Some of the farmers said the major rice off-takers in the region stopped buying their rice because the prices of imported rice had become lower due to the benchmark value discount.
Alhaji Salifu Abdul Salam, Chairman of the Mechanised Agric Service Providers Association, who spoke to the Ghana News Agency on the sidelines of a press conference on the benchmark value discount on rice in Tamale on Tuesday, said the situation would throw rice farmers out of business.
Alhaji Salam said, “Members of the Association and I have over 20,000 bags of rice. Avnash Industries, which is the major off-taker in the region, is not buying rice. When you ask them, they will tell you they will make a loss because of the benchmark value discount on imported rice.”
He added, “We already face a lot of challenges, including the high cost of production, which has tripled. We are trying to break even but we cannot.

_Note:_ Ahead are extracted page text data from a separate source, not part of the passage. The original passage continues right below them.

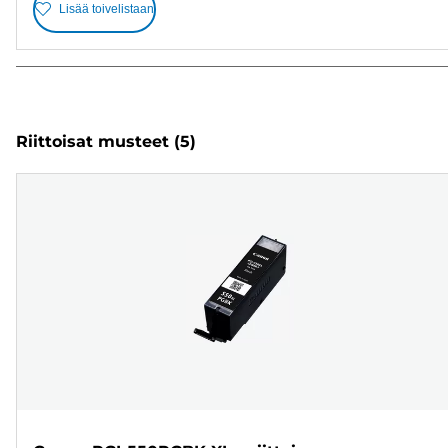
Lisää toivelistaan
Riittoisat musteet
(5)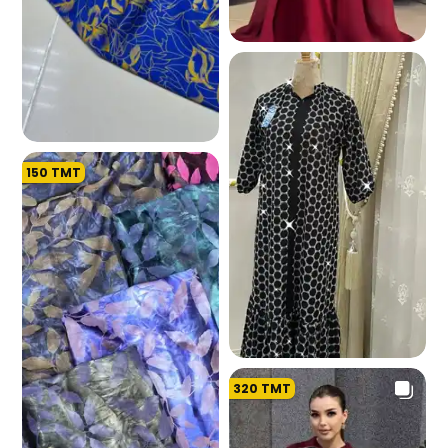
4.3 K
150
TMT
1.5 K
320
TMT
4.2 K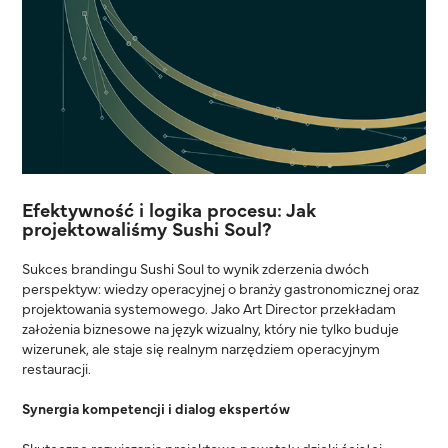
Efektywność i logika procesu: Jak
projektowaliśmy Sushi Soul?
Sukces brandingu Sushi Soul to wynik zderzenia dwóch
perspektyw: wiedzy operacyjnej o branży gastronomicznej oraz
projektowania systemowego. Jako Art Director przekładam
założenia biznesowe na język wizualny, który nie tylko buduje
wizerunek, ale staje się realnym narzędziem operacyjnym
restauracji.
Synergia kompetencji i dialog ekspertów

If something is not done about the benchmark value discount, it will be difficult for us to farm this year.”
Mr Zakaria Yahuza, a rice farmer from Dalun in the Kumbungu District said, “I have 300 bags of rice in the house. I cannot get buyers. The right price per 85kg bag is GHc300 but some buyers want to pay GHc140.00. I will lose a lot if I sell it at this price.”
“We are forced sometimes to sell some because you have to settle some financial challenges. The government must do something about the benchmark value discount now to save us,” he added.

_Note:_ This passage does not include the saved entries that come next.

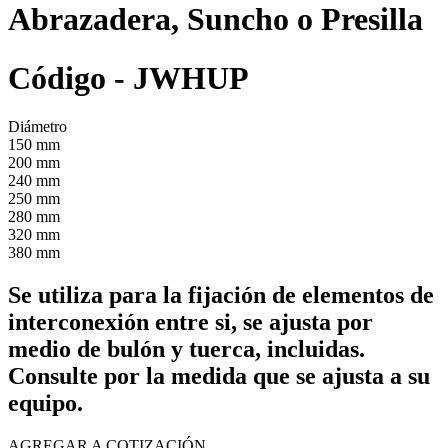
Abrazadera, Suncho o Presilla
Código - JWHUP
Diámetro
150 mm
200 mm
240 mm
250 mm
280 mm
320 mm
380 mm
Se utiliza para la fijación de elementos de
interconexión entre si, se ajusta por
medio de bulón y tuerca, incluidas.
Consulte por la medida que se ajusta a su
equipo.
AGREGAR A COTIZACIÓN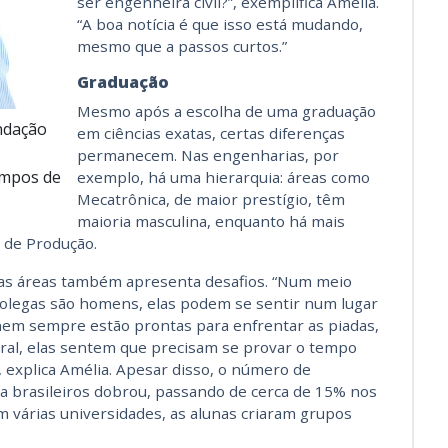
ser engenheira civil?”, exemplifica Amélia.
“A boa notícia é que isso está mudando,
mesmo que a passos curtos.”
Graduação
Mesmo após a escolha de uma graduação
ndação
em ciências exatas, certas diferenças
permanecem. Nas engenharias, por
ampos de
exemplo, há uma hierarquia: áreas como
Mecatrônica, de maior prestígio, têm
maioria masculina, enquanto há mais
 de Produção.
as áreas também apresenta desafios. “Num meio
colegas são homens, elas podem se sentir num lugar
 nem sempre estão prontas para enfrentar as piadas,
eral, elas sentem que precisam se provar o tempo
, explica Amélia. Apesar disso, o número de
 brasileiros dobrou, passando de cerca de 15% nos
 várias universidades, as alunas criaram grupos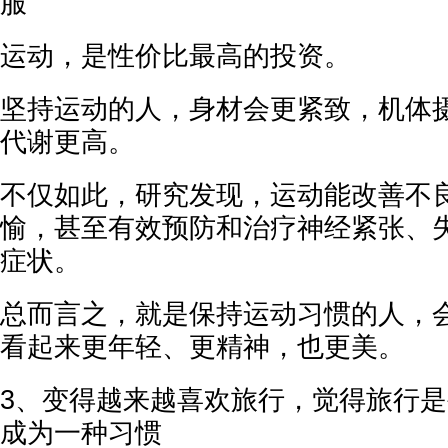
服
运动，是性价比最高的投资。
坚持运动的人，身材会更紧致，机体
代谢更高。
不仅如此，研究发现，运动能改善不
愉，甚至有效预防和治疗神经紧张、
症状。
总而言之，就是保持运动习惯的人，
看起来更年轻、更精神，也更美。
3、变得越来越喜欢旅行，觉得旅行
成为一种习惯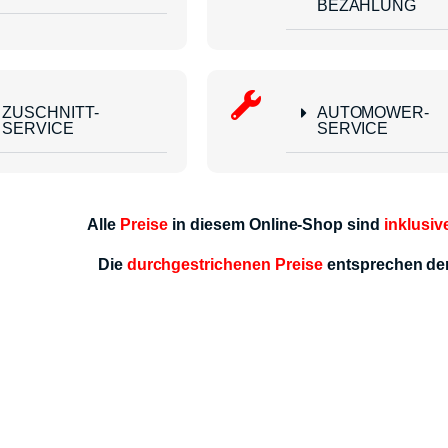
BEZAHLUNG
ZUSCHNITT-
AUTOMOWER-
SERVICE
SERVICE
Alle
Preise
in diesem Online-Shop sind
inklusiv
Die
durchgestrichenen Preise
entsprechen d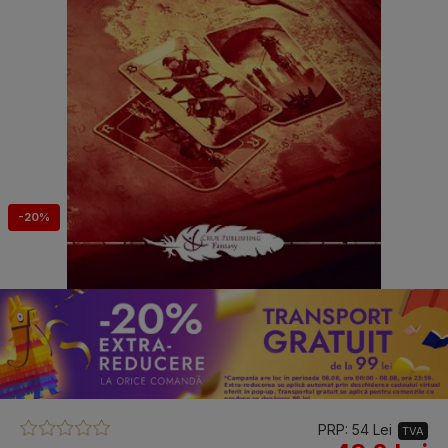
-20%
PRP: 54 Lei
TVA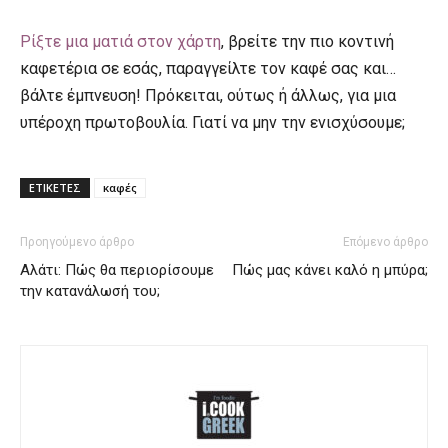
Ρίξτε μια ματιά στον χάρτη
, βρείτε την πιο κοντινή
καφετέρια σε εσάς, παραγγείλτε τον καφέ σας και…
βάλτε έμπνευση! Πρόκειται, ούτως ή άλλως, για μια
υπέροχη πρωτοβουλία. Γιατί να μην την ενισχύσουμε;
ΕΤΙΚΕΤΕΣ
καφές
Προηγούμενο άρθρο
Επόμενο άρθρο
Αλάτι: Πώς θα περιορίσουμε
Πώς μας κάνει καλό η μπύρα;
την κατανάλωσή του;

The Press conference was jointly organised by the Rice Millers Association of Ghana and the Peasant Farmers Association of Ghana on the suspension of the implementation of the reversal of the benchmark value discount policy and its impact on jobs, livelihoods and progress of the rice sector in the country.

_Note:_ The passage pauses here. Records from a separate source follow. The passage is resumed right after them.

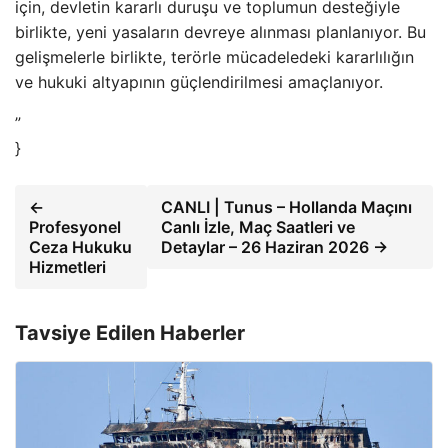
için, devletin kararlı duruşu ve toplumun desteğiyle
birlikte, yeni yasaların devreye alınması planlanıyor. Bu
gelişmelerle birlikte, terörle mücadeledeki kararlılığın
ve hukuki altyapının güçlendirilmesi amaçlanıyor.
”
}
←
CANLI | Tunus – Hollanda Maçını
Profesyonel
Canlı İzle, Maç Saatleri ve
Ceza Hukuku
Detaylar – 26 Haziran 2026 →
Hizmetleri
Tavsiye Edilen Haberler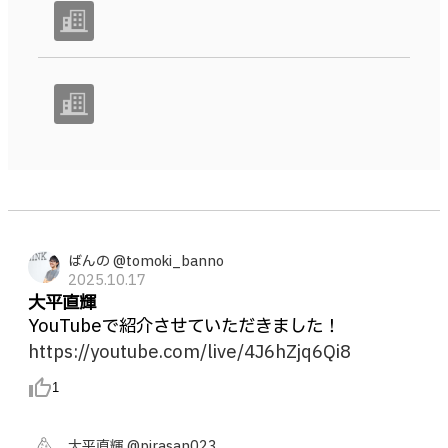
ばんの @tomoki_banno
2025.10.17
大平直輝
YouTubeで紹介させていただきました！
https://youtube.com/live/4J6hZjq6Qi8
thumb_up_alt
1
大平直輝 @pirasan023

The government, in 2019, announced the benchmark value discount on some imported goods and products, leading to a reduction and or stabilisation in the prices of imported products.
During the presentation of the 2022 budget, the government announced the withdrawal of the benchmark value discount on certain products, including rice.
However, some interest groups said the move would lead to increased prices in the market, forcing the government to suspend the implementation of the reversal of the benchmark value discount.
Dr Charles Nyaaba, Head of Programmes and Advocacy at PFAG, who addressed the press conference, said “The benchmark value discount has led to the flooding of our markets with cheap imported rice.”
Dr Nyaaba said, “The benefits that come with the implementation of the reversal of the benchmark value discount are not only limited to increased revenue for the government but also the fulfilment of government’s own agenda of making Ghana self-sufficient in rice production by 2024 and the industrial transformation agenda.”
He, therefore, called on the government to withdraw the benchmark value discount on particularly agricultural produce that the country had sufficient capacity to produce, especially rice, to save the thousands of jobs that remained under threat of collapse in the rice sector.